Wednesday, September 07, 2005

Osama and Katrina - New York Times

Osama and Katrina - New York Times: "These are people so much better at inflicting pain than feeling it, so much better at taking things apart than putting them together, so much better at defending 'intelligent design' as a theology than practicing it as a policy."

spot on - leaves me speechless...

Whatever: Being Poor

Whatever: Being Poor

maybe barbara and the george's can give this a read and get a clue...

via laura

catsup, ketchup, catch-up

were to start? every time i try to write about katrina and the horror that it is i am prevented by so many deep emotions, sadness, fear and anger. so much has already been said, way better than i can say it. see here. so i will pass and keep praying, feeling inadequate and so very moved.

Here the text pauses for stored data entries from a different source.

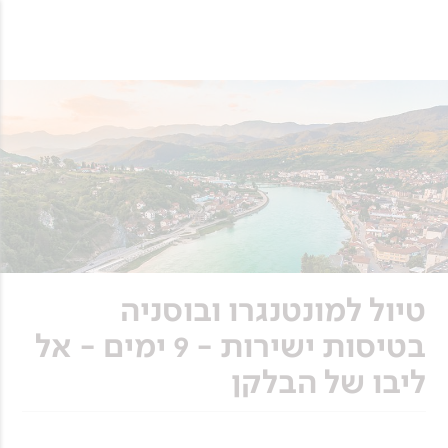
טיול למונטנגרו ובוסניה
בטיסות ישירות - 9 ימים - אל
ליבו של הבלקן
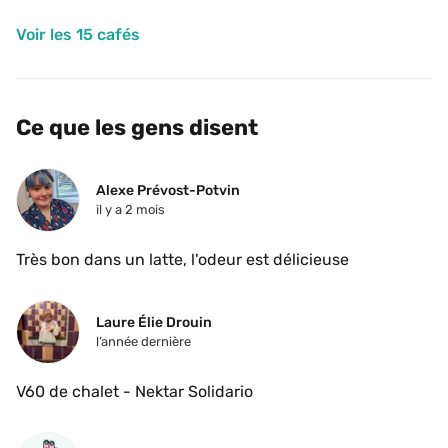
Voir les 15 cafés
Ce que les gens disent
Alexe Prévost-Potvin
il y a 2 mois
Très bon dans un latte, l'odeur est délicieuse 
Laure Élie Drouin
l’année dernière
V60 de chalet - Nektar Solidario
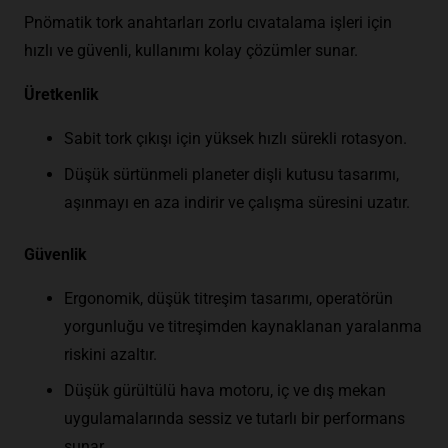
Pnömatik tork anahtarları zorlu cıvatalama işleri için
hızlı ve güvenli, kullanımı kolay çözümler sunar.
Üretkenlik
Sabit tork çıkışı için yüksek hızlı sürekli rotasyon.
Düşük sürtünmeli planeter dişli kutusu tasarımı,
aşınmayı en aza indirir ve çalışma süresini uzatır.
Güvenlik
Ergonomik, düşük titreşim tasarımı, operatörün
yorgunluğu ve titreşimden kaynaklanan yaralanma
riskini azaltır.
Düşük gürültülü hava motoru, iç ve dış mekan
uygulamalarında sessiz ve tutarlı bir performans
sunar.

we're still unpacking and trying to get settled in. we got some good news last night that made us both take a deep breath. it's not a sure thing yet, but some of the influential people at the church who were as blind-sided with this as we were are holding the leadership's toes to the line and telling them that liam's severance shouldn't begin until he was finished with work, so we may be receiving another month and 1/2 of grace, which would take us to february and give us a much better amount of time to figure out what we're doing here.

we're getting some really good direction on that front too. some of the 'big hoops' are looking a bit clearer. liam has lived with 'his words' he chose for the path and is comfortable/happy with them, so those will be coming today to those who agreed to help us blend them into a meaningful sentence.

last sunday i felt such a need, like a thumb in my back, to check out 'the meeting house' in oakville while we were up north. so glad we did as we got to see path participant and friend lynne (mike todd's sister) - it was wonderful to see a friendly face and it was a great church, tre laid back and it reminded us that god truly isn't done with us yet.

so i will try to answer emails between school assignments today and catch up on so much of what went on while we were gone.

i made a commitment to blog on finances and getting out of debt to a new friend, and i really want to fulfill that commitment, so look for some posts on $$ coming soon.

love you all.

maggi dawn: I have not yet done that for which I was made

maggi dawn:

I have not yet done that for which I was made
:

"O Lord my God
teach my heart
where and how to seek you,
where and how to find you.
O Lord you are my God
and you are my Lord
and I have never seen you.
You have made me and remade me,
and you have bestowed on me all the good things I possess
and still I do not know you.

I have not yet done that for which I was made.

Teach me to seek you
for I cannot seek you unless you teach me
or find you unless you show yourself to me.
Let me seek you in my desire,
let me desire you in my seeking.
Let me find you by loving you,
let me love you when I find you.

St Anselm"

thanks maggie, we needed that today!

Tuesday, September 06, 2005

Monday, September 05, 2005

home

safe, sound and well rested. it feels great to be back home. school tomorrow - more later.